I now have four big kids.
They all know how to tie their own shoes, buckle and unbuckle their seatbelts, swim, write their full name, and now they are officially all in school! I can hardly wrap my head around it because we were in the baby/preschool stage for so long! Suddenly I am MIDDLE of motherhood, or in the thick of it as some might say.
I know not everyone falls into a cookie cutter family having 2.5 kids at age 27 after graduating college and getting married. For a lot of moms though, the tween or middle school years do often fall right around midlife. It makes things interesting because in some ways a midlife mom is experiencing some of the same growing pains as a middle schooler! My favorite description about being in your forties is that you are an old young person and a young old person. Apply that to tweens.
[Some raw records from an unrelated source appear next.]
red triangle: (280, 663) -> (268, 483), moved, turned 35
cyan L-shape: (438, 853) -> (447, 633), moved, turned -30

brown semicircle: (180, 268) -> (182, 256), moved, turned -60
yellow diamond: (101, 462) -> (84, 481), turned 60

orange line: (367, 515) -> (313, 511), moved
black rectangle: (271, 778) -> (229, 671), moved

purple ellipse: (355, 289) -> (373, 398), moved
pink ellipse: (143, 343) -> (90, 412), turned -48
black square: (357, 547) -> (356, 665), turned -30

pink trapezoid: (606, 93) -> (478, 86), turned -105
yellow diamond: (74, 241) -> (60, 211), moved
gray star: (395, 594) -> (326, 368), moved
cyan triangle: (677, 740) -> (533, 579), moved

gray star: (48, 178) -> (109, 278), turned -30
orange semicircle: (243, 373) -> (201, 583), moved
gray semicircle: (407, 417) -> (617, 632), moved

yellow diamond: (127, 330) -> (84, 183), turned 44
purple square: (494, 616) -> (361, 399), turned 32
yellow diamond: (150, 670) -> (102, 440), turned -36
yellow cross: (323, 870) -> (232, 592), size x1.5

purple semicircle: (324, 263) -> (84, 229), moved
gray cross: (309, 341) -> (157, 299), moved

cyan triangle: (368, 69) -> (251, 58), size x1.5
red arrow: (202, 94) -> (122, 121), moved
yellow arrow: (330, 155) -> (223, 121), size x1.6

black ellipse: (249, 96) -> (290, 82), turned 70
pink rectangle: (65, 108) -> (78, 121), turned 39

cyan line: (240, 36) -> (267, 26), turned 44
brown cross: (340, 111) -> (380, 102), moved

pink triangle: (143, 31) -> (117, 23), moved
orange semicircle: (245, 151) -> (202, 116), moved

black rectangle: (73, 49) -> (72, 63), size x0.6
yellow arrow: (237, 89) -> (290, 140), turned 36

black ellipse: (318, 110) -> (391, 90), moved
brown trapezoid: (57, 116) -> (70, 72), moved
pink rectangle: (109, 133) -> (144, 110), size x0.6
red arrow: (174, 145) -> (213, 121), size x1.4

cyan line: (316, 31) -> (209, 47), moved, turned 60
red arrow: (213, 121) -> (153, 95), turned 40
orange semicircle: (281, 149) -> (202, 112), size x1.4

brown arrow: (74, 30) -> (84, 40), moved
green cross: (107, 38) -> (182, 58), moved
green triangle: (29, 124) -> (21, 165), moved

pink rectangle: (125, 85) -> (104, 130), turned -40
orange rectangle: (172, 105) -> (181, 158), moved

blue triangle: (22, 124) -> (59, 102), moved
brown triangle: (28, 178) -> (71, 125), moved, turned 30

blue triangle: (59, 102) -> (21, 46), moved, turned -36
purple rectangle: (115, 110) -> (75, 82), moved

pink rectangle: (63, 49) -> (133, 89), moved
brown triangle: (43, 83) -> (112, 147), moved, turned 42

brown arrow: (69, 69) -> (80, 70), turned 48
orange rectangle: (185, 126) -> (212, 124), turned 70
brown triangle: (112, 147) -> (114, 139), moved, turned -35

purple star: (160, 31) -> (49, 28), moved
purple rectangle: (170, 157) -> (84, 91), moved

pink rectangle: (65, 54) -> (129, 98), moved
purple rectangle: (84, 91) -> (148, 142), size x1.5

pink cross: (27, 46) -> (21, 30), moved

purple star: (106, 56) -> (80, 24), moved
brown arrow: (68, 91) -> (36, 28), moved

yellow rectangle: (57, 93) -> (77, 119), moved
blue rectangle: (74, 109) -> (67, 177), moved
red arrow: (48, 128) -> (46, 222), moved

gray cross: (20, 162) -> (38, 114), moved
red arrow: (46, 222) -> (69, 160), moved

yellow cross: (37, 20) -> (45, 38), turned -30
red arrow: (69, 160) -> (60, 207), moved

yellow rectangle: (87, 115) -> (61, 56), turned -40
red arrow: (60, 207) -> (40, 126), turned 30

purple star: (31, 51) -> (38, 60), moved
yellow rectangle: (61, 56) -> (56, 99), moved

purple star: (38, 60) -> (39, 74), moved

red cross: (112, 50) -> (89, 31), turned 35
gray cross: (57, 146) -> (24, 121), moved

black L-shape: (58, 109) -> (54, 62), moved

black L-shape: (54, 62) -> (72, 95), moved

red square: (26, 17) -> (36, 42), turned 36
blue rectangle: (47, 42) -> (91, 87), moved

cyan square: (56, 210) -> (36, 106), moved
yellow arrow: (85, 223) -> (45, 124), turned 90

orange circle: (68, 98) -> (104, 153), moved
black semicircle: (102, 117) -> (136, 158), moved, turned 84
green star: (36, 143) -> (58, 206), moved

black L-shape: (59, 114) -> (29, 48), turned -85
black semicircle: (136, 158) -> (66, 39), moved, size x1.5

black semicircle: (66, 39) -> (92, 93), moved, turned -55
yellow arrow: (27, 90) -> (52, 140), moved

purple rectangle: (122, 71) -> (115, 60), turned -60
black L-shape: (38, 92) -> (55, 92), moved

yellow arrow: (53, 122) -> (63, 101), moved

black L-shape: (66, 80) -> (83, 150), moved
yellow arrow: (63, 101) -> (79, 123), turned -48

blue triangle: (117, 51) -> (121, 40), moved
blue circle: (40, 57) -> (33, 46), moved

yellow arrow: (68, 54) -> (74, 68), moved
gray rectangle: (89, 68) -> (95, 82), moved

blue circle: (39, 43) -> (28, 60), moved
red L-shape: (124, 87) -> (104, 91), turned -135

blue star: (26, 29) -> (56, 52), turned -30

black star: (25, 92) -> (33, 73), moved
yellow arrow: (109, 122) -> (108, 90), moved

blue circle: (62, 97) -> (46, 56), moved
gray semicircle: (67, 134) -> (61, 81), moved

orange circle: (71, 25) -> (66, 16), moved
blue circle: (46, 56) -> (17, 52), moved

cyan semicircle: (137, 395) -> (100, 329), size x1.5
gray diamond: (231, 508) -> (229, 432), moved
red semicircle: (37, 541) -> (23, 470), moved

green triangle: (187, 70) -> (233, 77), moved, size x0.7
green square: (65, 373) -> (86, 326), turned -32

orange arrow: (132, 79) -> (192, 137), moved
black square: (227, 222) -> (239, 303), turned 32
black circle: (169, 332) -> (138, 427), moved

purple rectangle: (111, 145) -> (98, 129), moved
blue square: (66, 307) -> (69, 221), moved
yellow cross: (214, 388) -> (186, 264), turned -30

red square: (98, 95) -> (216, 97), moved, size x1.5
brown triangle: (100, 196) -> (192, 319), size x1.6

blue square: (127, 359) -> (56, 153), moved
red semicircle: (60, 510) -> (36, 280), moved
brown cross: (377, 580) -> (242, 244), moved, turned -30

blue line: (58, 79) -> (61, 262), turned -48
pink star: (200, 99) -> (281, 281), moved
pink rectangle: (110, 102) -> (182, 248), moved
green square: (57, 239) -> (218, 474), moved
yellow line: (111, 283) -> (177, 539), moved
They are no longer adorable children with chubby cheeks that request pasghetti and meatballs, but they aren’t cool teenagers that are nearly independent either. It’s an awkward stage.
I don’t consider this whole middle section of my life as an awkward stage, but it is certainly uncharted territory and I am navigating what this next chapter holds for me.
The youngest is in all day school for the first time. She just lost her two front teeth and learned how to ride a bike.
With each of my other kids they were the baby until the next baby came and suddenly they were a big kid. Elle never had that right of passage so the challenge is to help foster her growth instead of treating her like the perpetual baby.
Little brother is in fourth grade now and has a locker for the first time, which he is super proud of. He is about to enter into the double digits on his next birthday.
Big sister is in 6th grade. She has a phone, she’s in the youth group, and she is going to be 13 this school year. WHAT!?
Then there is the impossible fact that I have a high schooler.
He has a friend who can drive now so that has brought on all kinds of independence. We see him gradually drifting away from us, but in a healthy normal way. He still loves his family and we will continue to take trips and have meals with the six of us, but naturally he is starting to hang out with his friend more and more. There are some evenings where there are only 5 of us at home and he is off doing his own thing. I can’t believe he’s about to be 15 and get a driver’s permit!
I have a lot of feelings about all of this growing up business. Actually, I have a metaphor for my motherhood experience so far. Close your eyes and imagine you are the passenger on a road trip. Now imagine you are constantly looking back at a bunch of young children. There are babies screaming, sippy cups and goldfish crackers flying. You are passing back bottles and wet wipes. The demands and volume increases. You start singing the “wheels on the bus go round and round” and find yourself laughing and crying all at once wondering how much longer until you get to your destination. Then you finally have a chance to turn around and face forward. You rub your neck because of the strain from facing backward for so long. You start to look out the window at all the beautiful scenery, but you are distracted by how fast the vehicle seems to be moving. The closer you get to your destination the faster if feels like you are going and there is nothing you can do to slow down. So you just buckle up and start singing “Free Falling.” That is what I feel like.
The years of having little kids were so amazing, but also exhausting. Then the older they get the more I feel like time seems to speed up! Even with as crazy as I make this metaphorical road trip sound it has been the greatest blessing of my life. As I look ahead to the next season of guiding my children into adulthood I am optimistic. If it’s even close to as good as the first half then I know I am in for treat.